Readings of the Proclamation were presented in the Irish and the English languages and were delivered again from the steps of the Sydney GPO on Easter Monday morning.
Attendance at the Easter Mass for the Aboriginal community which was held at Redfern for the first time in several years failed to rival the numbers at Waverley, but they were well in excess of those who had been part of the congregation at the former location – Our Lady of Perpetual Succour at Erskineville.
They ensured a welcome homecoming for the Mass at the church of St Vincent de Paul at Redfern, a location that’s close to both the heart and the location of the city’s Aborigines.
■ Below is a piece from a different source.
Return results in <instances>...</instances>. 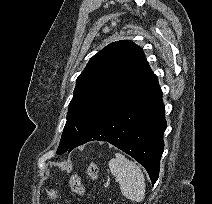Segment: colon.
<instances>
[{"label": "colon", "mask_w": 212, "mask_h": 204, "mask_svg": "<svg viewBox=\"0 0 212 204\" xmlns=\"http://www.w3.org/2000/svg\"><path fill=\"white\" fill-rule=\"evenodd\" d=\"M86 172L92 180H96L98 178L97 164L95 162H89L86 166ZM70 187L75 194L79 196L84 195L85 189L83 187V184L81 182V178L79 175L74 174L71 176Z\"/></svg>", "instance_id": "1"}]
</instances>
Chaplain to the Aboriginal Community, Fr Barry Brundell MSC who is the parish priest of Erskineville agreed to the move, sanctioned by the PP of Redfern, Fr Melvin Llabanes and the Aboriginal Catholic Ministry is planning to make it a feature on one Sunday each month, along with monthly celebrations held each first Sunday at the Reconciliation Church at Yarra Bay near La Perouse.
St Vincent de Paul is a church which has undergone extensive renovations recently, and its walls embrace the Aboriginal community by quoting words from Pope John Paul II during his visit to Alice Springs in 1986 when he appealed to them to be faithful to their worthy traditions but to open their hearts to the uplifting message of Jesus Christ: something that was reflected in that Easter Mass.
At the Stations of the Cross in my own parish on Good Friday, the first and the eleventh stations reminded us to “respect and love Christ in all people” regardless of “the colour of their skin” and to remember: “He is crucified in all who are marginalised in our society because of their race”.
That message lingered as I observed a good number of non-Aborigines on Sunday morning at Redfern.
Setting the scene for the Easter break was attendance at Mass on Holy Thursday which set the theme for the weekend through the gospel message to “Love one another; just as I have loved you” (John 13:34)
Christ delivered on that through sacrificing his human life for others, and the events of Easter continue to offer refreshment for this important key to our faith.